4. Le 18 mars 2013, Pôle emploi a assigné M. [Y] en remboursement des allocations indûment perçues, lequel a opposé en appel l'illégalité de la décision du préfet de la Haute-Savoie et demandé que la question préjudicielle de la légalité de cette décision soit soumise à la juridiction administrative.

Examen du moyen

Sur le moyen, pris en sa première branche

Enoncé du moyen

5. M. [Y] fait grief à l'arrêt de le condamner à payer à Pôle emploi la somme de 167 927,41 euros avec intérêts au taux légal à compter du 8 avril 2009 et capitalisation par années entières à compter du 18 mars 2013, alors « qu'à la différence du jugement d'annulation qui est revêtu d'une autorité absolue de la chose jugée, le jugement rejetant au fond un recours pour excès de pouvoir n'est investi que d'une autorité relative, de sorte que son prononcé ne fait pas obstacle à ce que le requérant excipe de l'illégalité de l'acte administratif devant le juge judiciaire, à l'occasion de l'application qui en est faite par le juge judiciaire ; qu'en considérant que M. [Y] ne pouvait plus exciper de l'illégalité de la décision préfectorale l'excluant du bénéfice de remplacement depuis que le juge administratif avait écarté son recours en annulation par une décision irrévocable sans mettre en cause son autorité de chose jugée, ni l'autorité attachée aux décisions administratives, quand Pôle emploi n'était pas partie à l'instance administrative, la cour d'appel a violé l'article 1351 du code civil, ensemble le principe de la séparation des autorités administratives et judiciaires et la loi des 16 et 24 août 1790. »

Réponse de la Cour

Vu la loi des 16-24 août 1790, le décret du 16 fructidor an III et l'article 49, alinéa 2, du code de procédure civile :

6. Il résulte des deux premiers de ces textes que le rejet d'un recours en excès de pouvoir, qui n'a qu'une autorité relative à l'égard du juge judiciaire, ne fait pas obstacle à ce que soit contestée devant lui la légalité de la décision administrative individuelle à l'occasion de l'application qui en est faite.

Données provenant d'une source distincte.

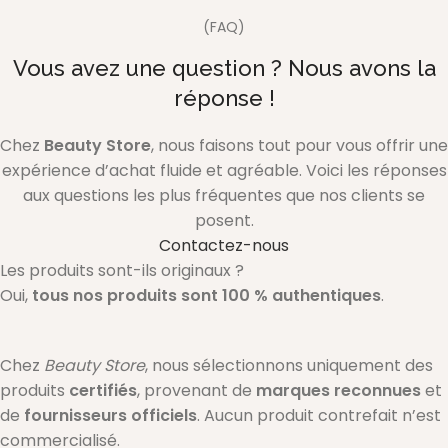
(FAQ)
Vous avez une question ? Nous avons la
réponse !
Chez
Beauty Store
, nous faisons tout pour vous offrir une
expérience d’achat fluide et agréable. Voici les réponses
aux questions les plus fréquentes que nos clients se
posent.
Contactez-nous
Les produits sont-ils originaux ?
Oui,
tous nos produits sont 100 % authentiques
.
Chez
Beauty Store
, nous sélectionnons uniquement des
produits
certifiés
, provenant de
marques reconnues
et
de
fournisseurs officiels
. Aucun produit contrefait n’est
commercialisé.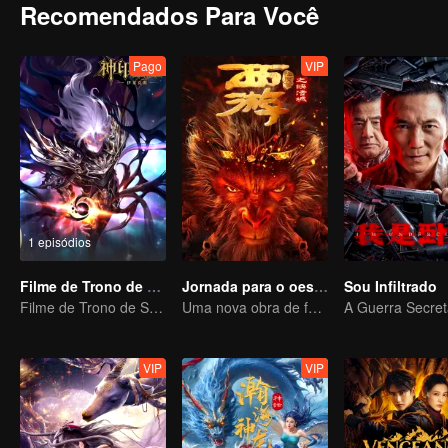
Recomendados Para Você
Pago
VIP
1 episódios
Filme de Trono de Selo: O Deus sem Coroa
Jornada para o oeste: Helltown do Céu
Sou Infiltrado
Filme de Trono de Selo: O Deus sem Coroa
Uma nova obra de fantasia baseada no universo de "Jornada ao Oeste" está chegando.
VIP
VIP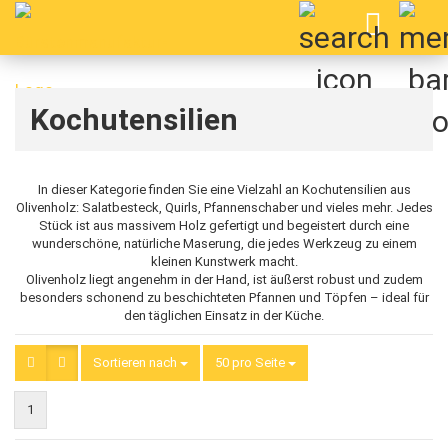
Kochutensilien
In dieser Kategorie finden Sie eine Vielzahl an Kochutensilien aus
Olivenholz: Salatbesteck, Quirls, Pfannenschaber und vieles mehr. Jedes
Stück ist aus massivem Holz gefertigt und begeistert durch eine
wunderschöne, natürliche Maserung, die jedes Werkzeug zu einem
kleinen Kunstwerk macht.
Olivenholz liegt angenehm in der Hand, ist äußerst robust und zudem
besonders schonend zu beschichteten Pfannen und Töpfen – ideal für
den täglichen Einsatz in der Küche.
Sortieren nach
Sortieren nach
50 pro Seite
pro Seite
1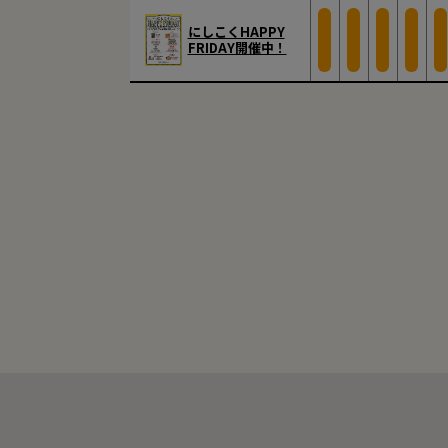
にしこくHAPPY
FRIDAY開催中！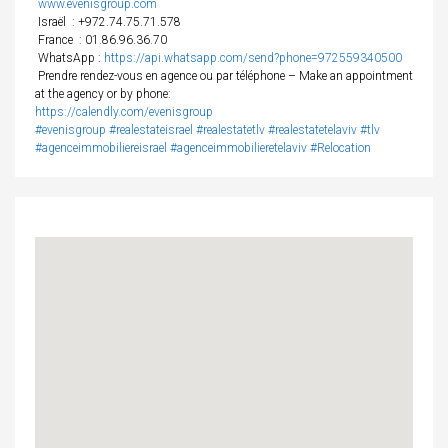
www.evenisgroup.com
Israël
: +972.74.75.71.578
France
: 01.86.96.36.70
WhatsApp :
https://api.whatsapp.com/send?phone=972559340500
Prendre rendez-vous en agence ou par téléphone – Make an appointment
at the agency or by phone:
https://calendly.com/evenisgroup
#evenisgroup
#realestateisrael
#realestatetlv
#realestatetelaviv
#tlv
#agenceimmobiliereisrael
#agenceimmobilieretelaviv
#Relocation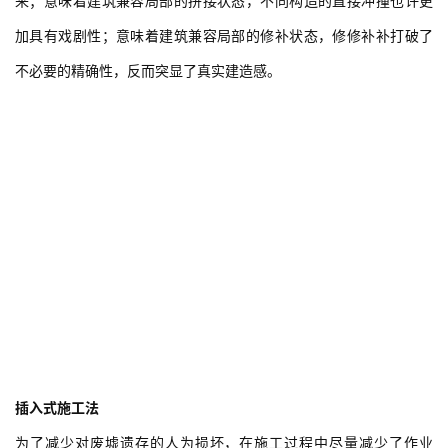
来；意味着建筑兼容局部的拼接状态，不同构造的直接冲撞也许更
加具有戏剧性；意味着建筑兼容局部的修补状态，修修补补打破了
不必要的精确性，反而突显了真实建造感。
插入式施工法
为了减少对废墟遗存的人为损坏，在施工过程中尽量减少了作业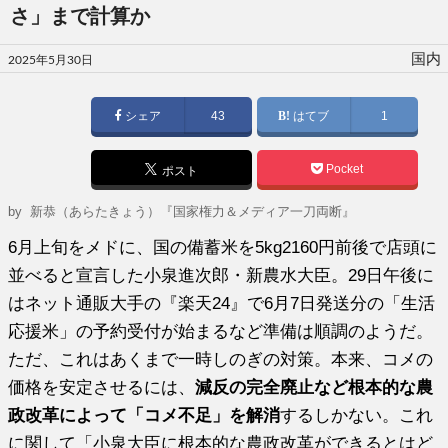
さ」まで計算か
投
国内
2025年5月30日
稿
日:
シェア
43
はてブ
1
Pocket
ポスト
by
新恭（あらたきょう）『国家権力＆メディア一刀両断』
6月上旬をメドに、国の備蓄米を5kg2160円前後で店頭に
並べると宣言した小泉進次郎・新農水大臣。29日午後に
はネット通販大手の『楽天24』で6月7日発送分の「生活
応援米」の予約受付が始まるなど準備は順調のようだ。
ただ、これはあくまで一時しのぎの対策。本来、コメの
価格を安定させるには、
減反の完全廃止など根本的な農
政改革によって「コメ不足」を解消
するしかない。これ
に関して「小泉大臣に根本的な農政改革ができるとはど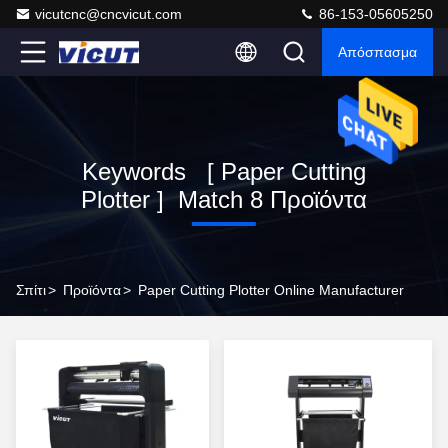
vicutcnc@cncvicut.com
86-153-05605250
Απόσπασμα
Keywords [ Paper Cutting
Plotter ] Match 8 Προϊόντα
Σπίτι
>
Προϊόντα
>
Paper Cutting Plotter Online Manufacturer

7. Aux termes du dernier, lorsque la solution d'un litige dépend d'une question soulevant une difficulté sérieuse et relevant de la compétence de la juridiction administrative, la juridiction judiciaire initialement saisie la transmet à la juridiction administrative compétente en application du titre Ier du livre III du code de justice administrative et elle sursoit à statuer jusqu'à la décision sur la question préjudicielle.

8. Pour rejeter la demande de question préjudicielle et accueillir la demande en paiement de Pôle emploi, l'arrêt retient que la demande de M. [Y] se heurte à l'autorité de chose jugée des décisions rendues par la juridiction administrative et qu'elle s'analyse en un recours en révision qui devrait être présenté devant le Conseil d'Etat selon les dispositions des articles R. 834-1 à R. 834-4 du code de justice administrative.

9. En statuant ainsi, la cour d'appel, à laquelle il appartenait d'apprécier le caractère sérieux de la contestation de légalité de la décision du 24 novembre 2008 soulevée par M. [Y], a violé les textes susvisés.

PAR CES MOTIFS, et sans qu'il y ait lieu de statuer sur la seconde branche du moyen, la Cour :

CASSE ET ANNULE, en toutes ses dispositions, l'arrêt rendu le 7 mars 2017, entre les parties, par la cour d'appel de Chambéry ;

Remet l'affaire et les parties dans l'état où elles se trouvaient avant cet arrêt et les renvoie devant la cour d'appel de Lyon.

Arrêt rendu en formation de section.

- Président : M. Chauvin - Rapporteur : M. Serrier - Avocat général : M. Lavigne - Avocat(s) : SCP Le Bret-Desaché ; SCP Piwnica et Molinié -

Textes visés :

Loi des 16-24 août 1790 ; décret du 16 fructidor an III ; article 49, alinéa 2, du code de procédure civile.